Segment Open
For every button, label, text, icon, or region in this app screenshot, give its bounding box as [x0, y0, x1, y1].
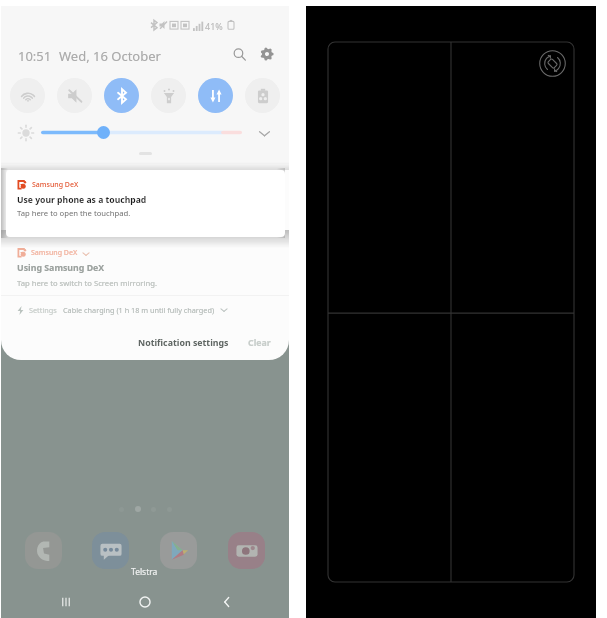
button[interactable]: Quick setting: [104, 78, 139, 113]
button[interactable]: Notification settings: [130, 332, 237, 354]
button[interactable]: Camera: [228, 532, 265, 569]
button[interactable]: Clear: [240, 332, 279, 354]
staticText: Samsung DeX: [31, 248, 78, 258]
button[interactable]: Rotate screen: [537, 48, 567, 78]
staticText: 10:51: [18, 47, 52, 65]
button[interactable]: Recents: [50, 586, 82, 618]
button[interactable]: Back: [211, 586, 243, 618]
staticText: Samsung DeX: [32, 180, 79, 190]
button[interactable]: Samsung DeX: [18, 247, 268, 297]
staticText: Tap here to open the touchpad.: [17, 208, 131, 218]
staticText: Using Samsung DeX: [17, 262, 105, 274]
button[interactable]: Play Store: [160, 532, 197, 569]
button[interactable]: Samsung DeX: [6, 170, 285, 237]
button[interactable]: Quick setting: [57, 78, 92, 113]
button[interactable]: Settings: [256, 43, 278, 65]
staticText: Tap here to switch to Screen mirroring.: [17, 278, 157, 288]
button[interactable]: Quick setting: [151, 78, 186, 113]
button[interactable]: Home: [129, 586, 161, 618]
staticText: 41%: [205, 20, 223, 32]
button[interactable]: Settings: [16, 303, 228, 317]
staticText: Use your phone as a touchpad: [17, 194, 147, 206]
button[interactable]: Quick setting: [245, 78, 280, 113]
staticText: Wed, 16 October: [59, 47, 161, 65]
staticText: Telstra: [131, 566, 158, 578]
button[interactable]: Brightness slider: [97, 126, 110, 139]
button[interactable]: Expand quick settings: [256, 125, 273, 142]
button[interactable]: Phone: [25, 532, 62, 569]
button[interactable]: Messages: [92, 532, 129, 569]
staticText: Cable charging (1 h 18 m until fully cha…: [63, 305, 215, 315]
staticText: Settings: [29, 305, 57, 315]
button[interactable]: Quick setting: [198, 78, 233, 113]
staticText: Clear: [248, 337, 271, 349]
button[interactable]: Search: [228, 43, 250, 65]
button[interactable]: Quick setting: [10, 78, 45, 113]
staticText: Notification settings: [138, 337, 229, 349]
Segment Closed
# Exercise directions
Match on "Samsung" and copy out every line of the entries that contains it.

# Reply
staticText: Samsung DeX: [31, 248, 78, 258]
staticText: Samsung DeX: [32, 180, 79, 190]
button[interactable]: Samsung DeX: [18, 247, 268, 297]
staticText: Using Samsung DeX: [17, 262, 105, 274]
button[interactable]: Samsung DeX: [6, 170, 285, 237]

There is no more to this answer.